Two locus branch stats python prototype #2934

Closed lkirk closed 5 months ago

lkirk commented 5 months ago

I've re-opened a PR to avoid some issues with build caching. Please see the original discussion on #2912.

Currently, this algorithm creates a matrix of LD, performing a pairwise comparison of all trees in the tree sequence.

This implementation lacks windows/positions, sample sets and polarisation. The outputs of the code produce results in units of branch length, needing to be multiplied by mu^2 or divided by product of the total branch length of the two trees.

This algorithm works by keeping a running sum of the statistic between two trees, updating each time we encounter a branch addition or removal. The tricky part is that we have to remove or add LD contributed by samples that already existed or that will remain under a given node after the addition/removal of branches.

We include a validation against the original formulation of this problem, by including an implementation that was described in McVean

  1. The original formulation computing the covariance of tMRCAs of 2, 3, and 4 samples of individuals on the trees in question.

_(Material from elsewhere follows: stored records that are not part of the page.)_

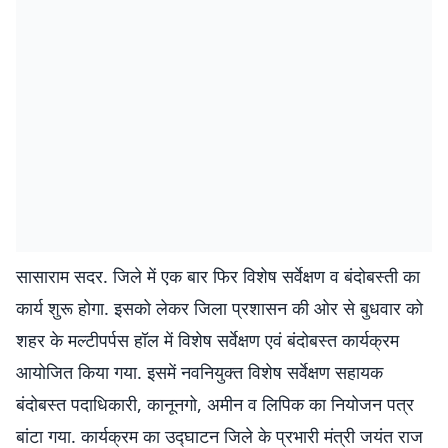
सासाराम सदर. जिले में एक बार फिर विशेष सर्वेक्षण व बंदोबस्ती का
कार्य शुरू होगा. इसको लेकर जिला प्रशासन की ओर से बुधवार को
शहर के मल्टीपर्पस हॉल में विशेष सर्वेक्षण एवं बंदोबस्त कार्यक्रम
आयोजित किया गया. इसमें नवनियुक्त विशेष सर्वेक्षण सहायक
बंदोबस्त पदाधिकारी, कानूनगो, अमीन व लिपिक का नियोजन पत्र
बांटा गया. कार्यक्रम का उद्घाटन जिले के प्रभारी मंत्री जयंत राज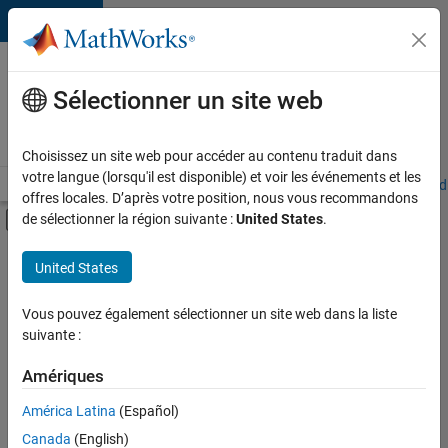
Passer au contenu
Votre
carrière
Sélectionner un site web
chez
MathWorks
Choisissez un site web pour accéder au contenu traduit dans
votre langue (lorsqu'il est disponible) et voir les événements et les
Accueil
Explorer nos opportunités
Adresses de nos bureaux
Étudi
offres locales. D’après votre position, nous vous recommandons
Activer/désactiver l'affichage du menu d
de sélectionner la région suivante :
United States
.
Contenu principal
FILTRER PAR
United States
Ingénierie de la qualité
+
1
Applications et services web
Vous pouvez également sélectionner un site web dans la liste
suivante :
Amériques
América Latina
(Español)
Trier par
Canada
(English)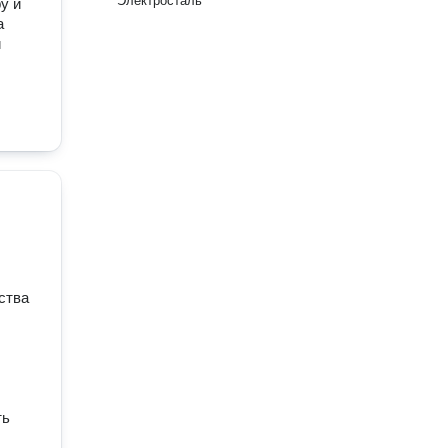
Электросталь
у и
а
и
ства
ть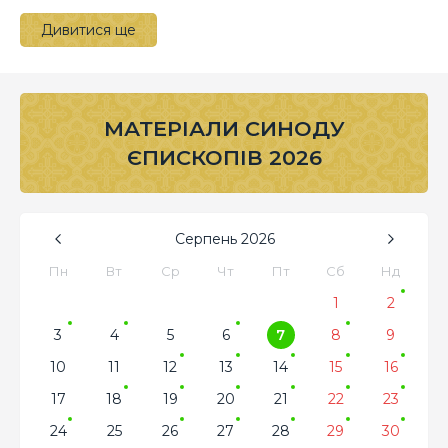
Дивитися ще
МАТЕРІАЛИ СИНОДУ
ЄПИСКОПІВ 2026
Серпень
2026
Пн
Вт
Ср
Чт
Пт
Сб
Нд
1
2
3
4
5
6
7
8
9
10
11
12
13
14
15
16
17
18
19
20
21
22
23
24
25
26
27
28
29
30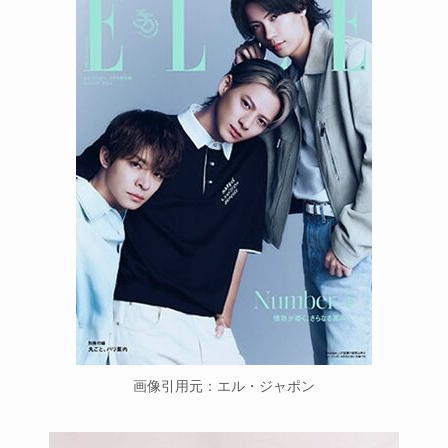
画像引用元：エル・ジャポン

This implementation has several limitations 1) it is very slow and 2) it does not work for trees that are decapitated, as certain samples do not have MRCAs.
lkirk commented 5 months ago

@jeromekelleher I'm still seeing issues with the build cache. Is there anything I can do to help here? I'm not in a huge rush for what it's worth, just wanted to close this out.

codecov[bot] commented 5 months ago

Codecov Report

All modified and coverable lines are covered by tests :white_check_mark:

Project coverage is 89.62%. Comparing base (3349fdd) to head (343a89b).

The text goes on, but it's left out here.